終わった後、興奮と感動に震えた会場から、2人に向けられた大きな拍手。私は拍手をしようとしたけれど動けなかった。涙が溢れそうになり、立とうとする足が震える。感動に飲み込まれたまま、ここにずっといたい衝動にさえかられる。怖いくらいの2人の息のあった演奏に、このまま惹きつけられたままでいたいと思う。そんな演奏だった。
そんな、演奏、だったのに。
「…やっぱ夏目の姉は凄いな」
「本当だよ…姉は、な」
悪意のある言い方が、また耳に入ってくる。男に嫉妬を向けるのは男とでも決まっているのだろうか。全て男の声だった。
「眞里阿」
「…えっ、あ、何?」
「この後どうする?次のホール演奏は…さんって書いてあるけど」
「え!?嘘!」
プログラムを眞里阿に差し出すと、凄い勢いで掴んで泣きそうな表情を浮かべた。
「…もう1つ、聴きたい…」
「良いよ?でも私もちょっと見たいものがあるから、次の演奏が終わったら戻ってくるね。ごめん」
「う、うん。大丈夫。ありがとう!」
眞里阿の表情の意味は分からない。けれど、次の演奏者も知っている人なのだろう。
「…さて、と…」
ホールの革張りのドアを出て、人気の無い場所を目指して歩く。出演者控え室には、関係者以外立ち入り禁止の文字が貼ってあったし、私は他人にバレない姿になるのが手っ取り早いと思った。人の流れに逆らって、人のいない物置のような場所に隠れる。そして、念じながら腕を振り下ろす。
"恋使"
私の姿は恋使に変わっていた。狐をかたどった巫女服姿。稲荷様に仕える為の姿に。
ヒトには見えないから、と動き回る。関係者入り口のドアが開いたタイミングで侵入し、出演者控え室前まで来た。
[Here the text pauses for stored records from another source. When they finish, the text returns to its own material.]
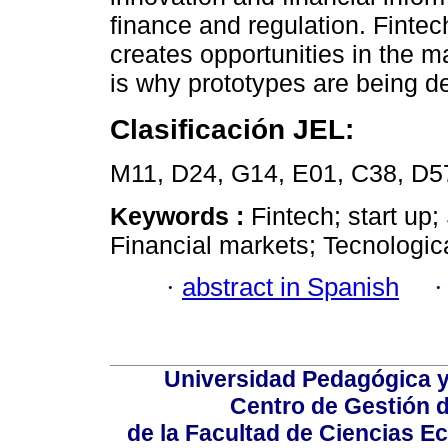
finance and regulation. Fintech
creates opportunities in the m
is why prototypes are being d
Clasificación JEL:
M11, D24, G14, E01, C38, D5
Keywords :
Fintech; start up
Financial markets; Tecnologica
·
abstract in Spanish
Universidad Pedagógica 
Centro de Gestión d
de la Facultad de Ciencias 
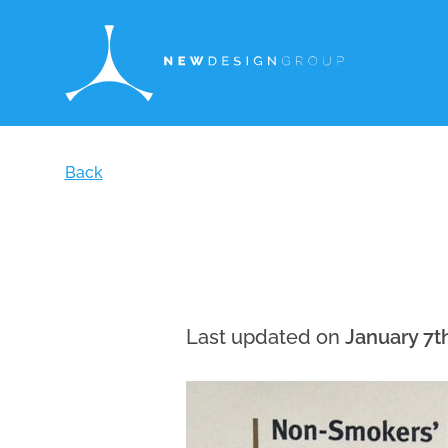
Back
Last updated on
January 7t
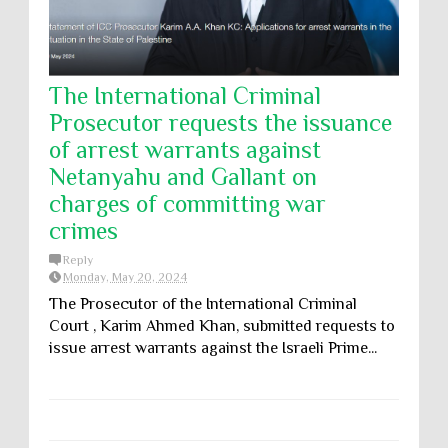
The International Criminal
Prosecutor requests the issuance
of arrest warrants against
Netanyahu and Gallant on
charges of committing war
crimes
Reply
Monday, May 20, 2024
The Prosecutor of the International Criminal
Court , Karim Ahmed Khan, submitted requests to
issue arrest warrants against the Israeli Prime...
蓮乃くんが心配だった。だから、私は来てしまった。どこにいるか分からないから、探そうと思って。1曲というタイムリミットの中でどれだけ本心が聞けるか、心配もあったが自信もあった。だから、予想外のことが起こるなんて思わなかった。
「…稲森…?」
「…え…」
蓮乃くんが、"恋使"姿の私のことが見えるなんて、思いもしなかった。